As we have scrapped also the links each article was redirecting to, we can now create a ranking of the most cited articles inside our dataset. We will do this by creating a dictionary with the number of times each article was cited. We will then sort the dictionary by the number of citations. It could be usefeul for our PageRank algorithm to have a list of the most cited articles, as they are probably the most important ones.

In [2]:
# load the links
with open("data/links.json", "r") as f:
    data = json.load(f)

# create a new dict with the links as keys and the values as the number of times they appear
links = {}
for item in data:
    for link in item["links"]:
        if link in links:
            links[link] += 1
        else:
            links[link] = 1

# sort the dict by the number of times they appear
sorted_links = {k: v for k, v in sorted(links.items(), key=lambda item: item[1], reverse=True)}

# save the sorted links
with open("data/sorted_links.json", "w") as f:
    json.dump(sorted_links, f, indent=4)

The links could help us in the future in order to make a better PageRank score for the pages that are the most cited in the dataset. The idea is to give more importance to the articles that are well referenced. This is how the scientific papers are ranked, the more a paper is cited, the more important it is considered.
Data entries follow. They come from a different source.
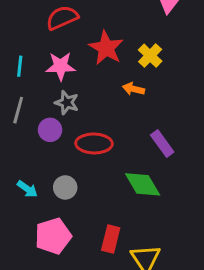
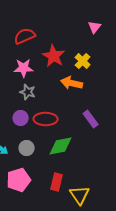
orange arrow: (133, 89) -> (72, 83), size x1.5
purple circle: (50, 130) -> (21, 118), moved
green diamond: (143, 184) -> (61, 146), moved, turned -70

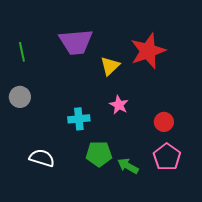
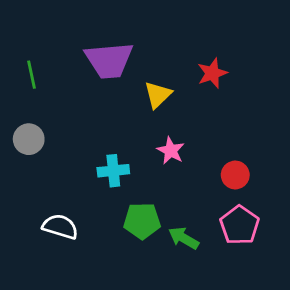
red star: (148, 51) -> (212, 73), size x0.6

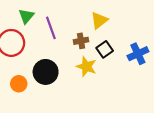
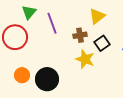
black circle: (46, 72) -> (47, 79), moved

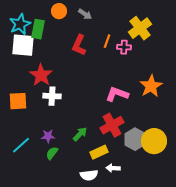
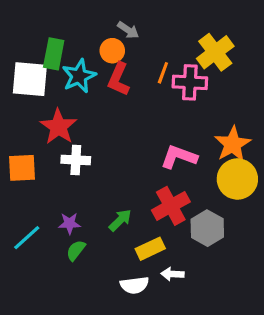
orange circle: (59, 11) -> (112, 51), moved
cyan star: (20, 24) -> (79, 76), moved
pink cross: (124, 47) -> (190, 82), size x1.5
yellow circle: (154, 141) -> (237, 179), moved

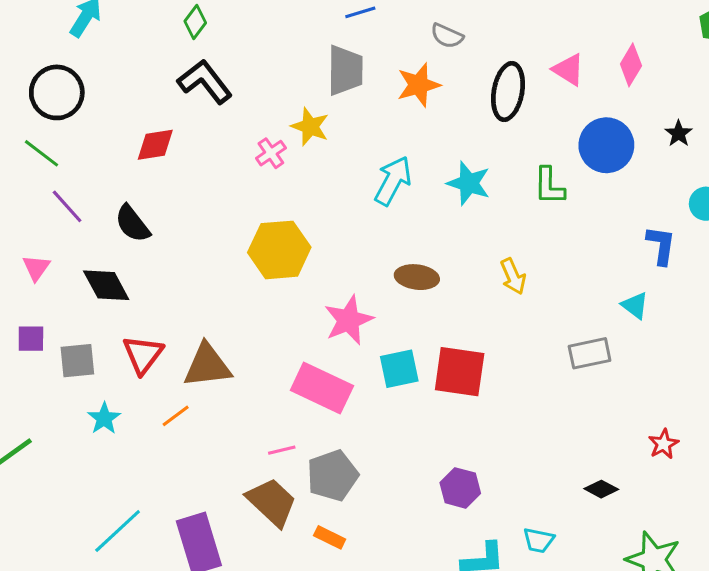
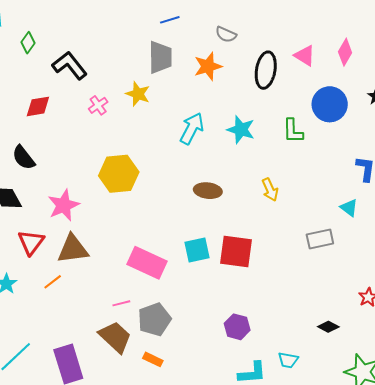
green diamond: (195, 22) -> (28, 43), moved
pink cross: (271, 153) -> (98, 105), moved
pink star: (349, 320) -> (64, 205), moved

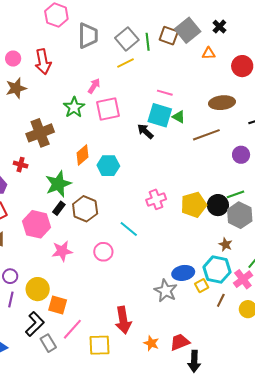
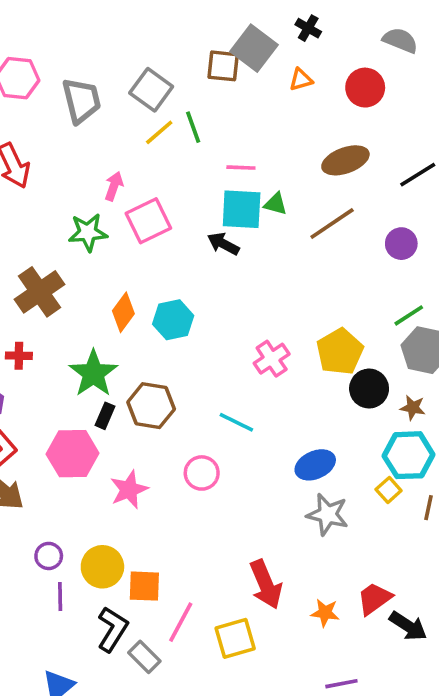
green line: (148, 42) -> (193, 127), moved
green star: (74, 107) -> (88, 232), turned -30
black circle: (218, 205) -> (369, 389), moved
blue ellipse: (183, 273) -> (315, 465), moved
black arrow: (194, 361) -> (408, 626), turned -45

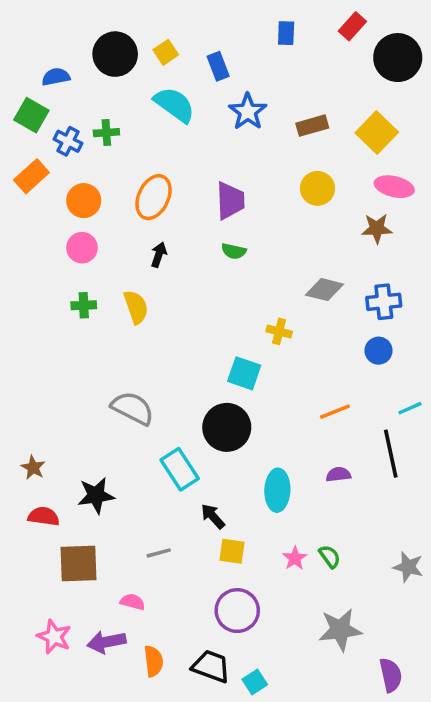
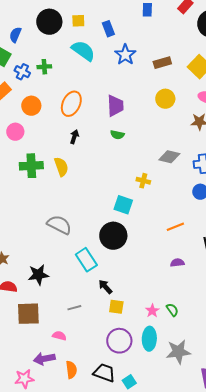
yellow square: (166, 52) -> (78, 21), turned 32
blue semicircle: (56, 77) -> (15, 35), turned -56
pink circle: (82, 248) -> (15, 132), moved
green cross: (84, 305) -> (31, 166), size x1.6
cyan ellipse: (277, 490) -> (149, 339), moved
pink star: (54, 637) -> (24, 379), moved, turned -30

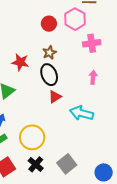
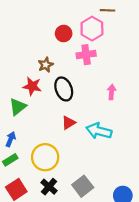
pink cross: (92, 43) -> (86, 55), moved
brown star: (49, 53) -> (46, 65), moved
red star: (20, 62) -> (32, 86), moved
red triangle: (55, 97) -> (69, 123), moved

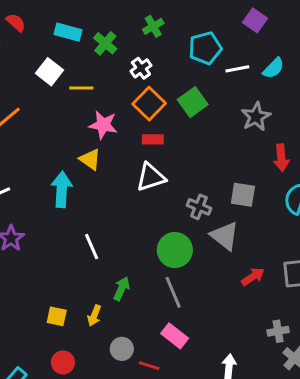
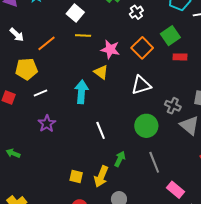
yellow line: (81, 88) -> (83, 35), moved
orange square: (149, 104) -> (142, 48), moved
red rectangle: (153, 139) -> (180, 57), moved
green circle: (175, 250) -> (146, 126), moved
yellow arrow: (94, 316) -> (101, 176), size x1.5
pink rectangle: (175, 336) -> (175, 190), moved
### <a id='toc1_1_3_'></a>[- Adding the ids of the paragraphs](#toc0_)

During the scrapping part, we forgot to add the ids of the paragraphs sequentially. We will now add them to the dataset.

In [None]:
import json
with open('../data/raw_wiki.json', 'r') as f:
    data = json.load(f)

In [None]:
# add the ids of the paragraphs
index = 0
for page in data:
    if page['summary']:
        # add the field summary_ids in 4th level
        page['summary_ids'] = []
        for paragraph in page['summary']:
            # we append the index to the summary_ids
            page['summary_ids'].append(index)
            index += 1
    for section in page['content']:
        # add the field ids in 4th level
        section['ids'] = []
        for paragraph in section['paragraphs']:
            # we append the index to the ids
            section['ids'].append(index)
            index += 1

In [None]:
# save the data with the ids
with open('../data/raw_wiki_with_ids.json', 'w') as f:
    json.dump(data, f, indent=4)

## <a id='toc1_2_'></a>[2 - Cleaning the data](#toc0_)

In [None]:
import re
from nltk.corpus import stopwords
import json
from nltk.stem import PorterStemmer

STOPWORDS = set(stopwords.words('english'))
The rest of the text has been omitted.